Let Us Play by Karen Magill

21 May




Here’s what I want you to do:




Go to your CD collection and pick a CD. I want it to be good and loud, a rock ‘n roll CD with beat, with a pulse, with life. Maybe some Aerosmith. What? No Aerosmith? Okay, how about The Rolling Stones? What? No Rolling Stones? You have to be kidding me? Okay, how about someBoston? Some Led Zepplin? Some ACDC? The Doors, maybe?




Whatever the CD, I want it to be rock n’ roll. I want you to put it in your stereo and press pick your favorite song off the album. Doesn’t matter what song really as long as you put the volume up and play it loud. Really loud.




Is it playing? Are you listening?




Do you remember the first time you heard that song? The first time you heard that music, felt it blowing through you, blowing into you? Do you remember where you were when you heard that song?

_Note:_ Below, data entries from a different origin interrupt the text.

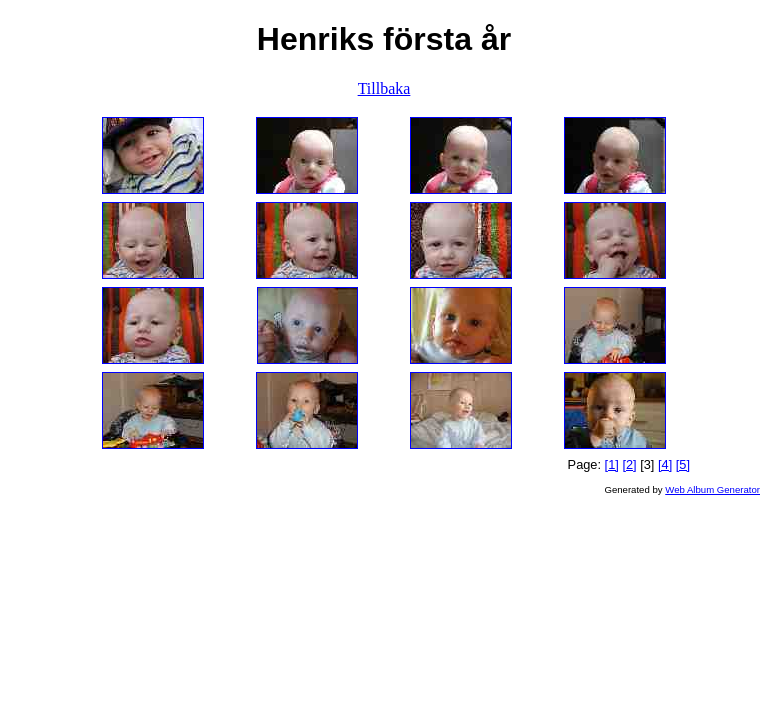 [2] (629, 464)
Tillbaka (384, 88)
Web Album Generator (712, 489)
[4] (665, 464)
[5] (683, 464)
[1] (612, 464) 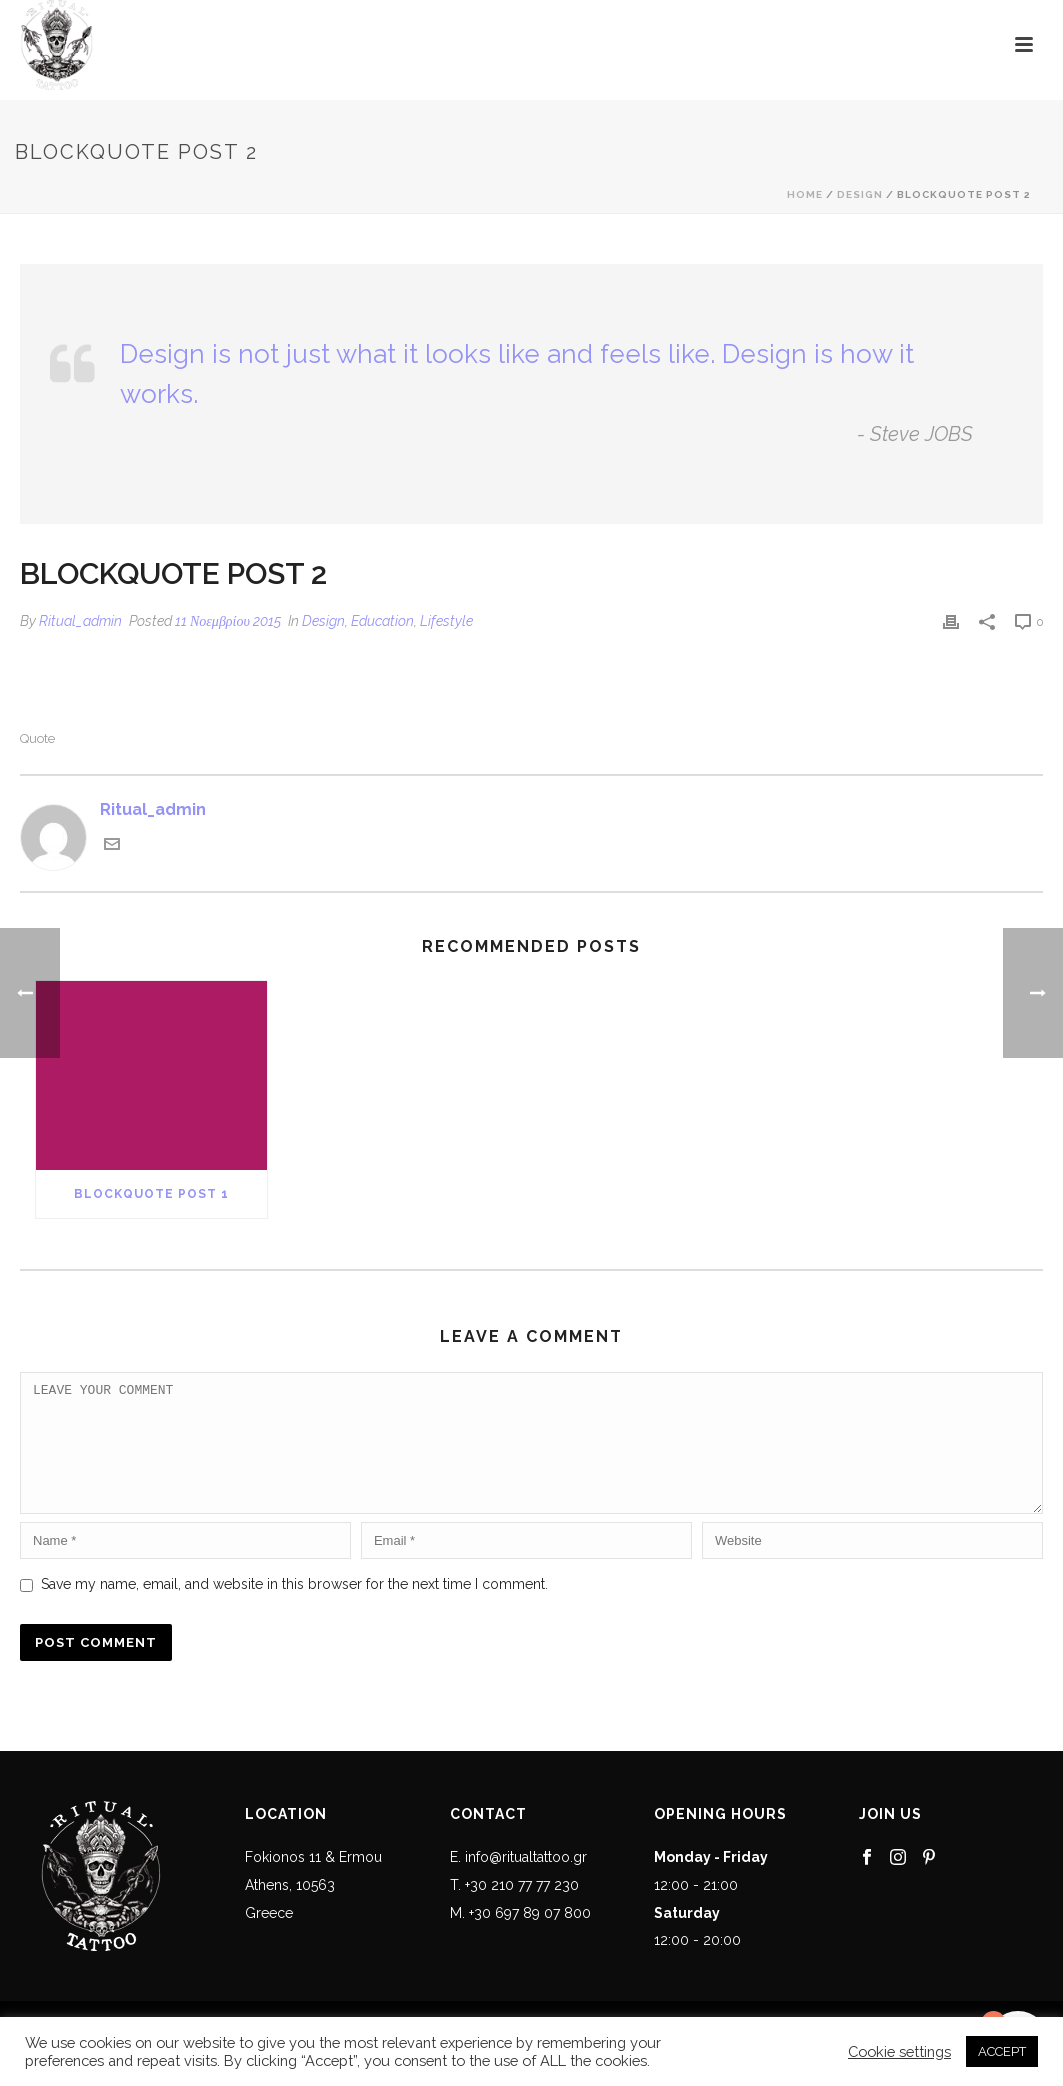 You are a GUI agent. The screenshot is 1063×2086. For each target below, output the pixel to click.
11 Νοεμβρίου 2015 (228, 621)
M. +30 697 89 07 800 (520, 1937)
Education (382, 621)
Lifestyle (446, 621)
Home (805, 194)
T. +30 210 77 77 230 (514, 1909)
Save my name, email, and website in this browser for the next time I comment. (294, 1608)
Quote (37, 738)
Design (860, 194)
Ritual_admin (80, 621)
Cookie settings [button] (899, 2051)
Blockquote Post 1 (151, 1194)
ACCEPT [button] (1002, 2051)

Now I want you to do something else: press stop. And then I want you to listen. Hear the silence. What would happen if something, or someone, silenced rock n’ roll music forever? What would happen if rock n’ roll music would cease to exist?




This is exactly what happens in Karen Magill’s fascinating new novel Let Us Play. It’s an uncertain time in the future and the world of music is suffering.




After a horrible accident at a concert for the band Mystique, rock n’ roll music is silenced forever and the world is quiet. The People Against Rock and Roll (PARR), led by Peter Neils have stamped out the sounds of rock n’ roll. Feeling that the music is sent from Satan to encourage people to riot and act horribly, Neils will not be satisfied until all music, not just rock n’ roll, is quieted to a whisper.




But the people of the world will not take this sitting down, however. Where there is an action, there is an equal and greater reaction. The reaction comes in the form of the Let Us Play Organization (LUPO). Led by Kaya Moore, LUPO fights against the rulings of the evil PARR, knowing that in music, there is freedom.



Moore uses her gift of second sight to lead LUPO and fight for the rights of people everywhere. But their organization hides a secret: several members of LUPO are descendants of Mystique, the band that caused the ceasing of all rock n’ roll music and became the stuff of urban legend.



But the fantastic thing about legends is that they are quite often true. And even more wonderful: with legends, good always triumphs over evil.




On a whirlwind adventure, Kaya and her team of LUPO members will have to face personal triumphs and failures. If they hope to get out of their battle alive, they will have to believe in each other and in the people of the world…..




With one incredible twist after another, Magill leads us through an adventure that tests our emotions and makes our hearts race. It’s a fun tale that is perfect for a relaxing afternoon when you want something different, inventive and gripping to read.




It’s also a social commentary. The novel is really a look at the problem with censorship. There have been lots who have been quieted so as not to offend the masses. What’s interesting about Let Us Play is that it could, theoretically, happen. What would the world be like if censorship went that far and music was gone from us forever? Let Us Play makes you take a deep look into the censorship of the world and haunts you well after you turn the page.




While Let Us Play could do with a bit of editing, it’s still a fantastic read. It clips along at a frantic pace and you’re held breathless until the gorgeous, surprising ending. Why not go out and play and pick yourself up a copy of this fun, frantic futuristic adventure.




It’s for music lovers everywhere!


3 Responses to “Let Us Play by Karen Magill”

  1. Dorothy May 21, 2007 at 4:59 pm #

    Wow, amazing review. Jamieson, you cease to amaze me anymore!!!!

  2. Karen Magill May 21, 2007 at 5:28 pm #

    Great review! Well written! Of course, I could be slightly biased. LOL.

  3. Cheryl M. May 22, 2007 at 1:32 am #

    Okay, now you have me even more interested in Karen’s book than I was before. It sounds like a large scale version of the movie Footloose. Great review of what sounds like a great book!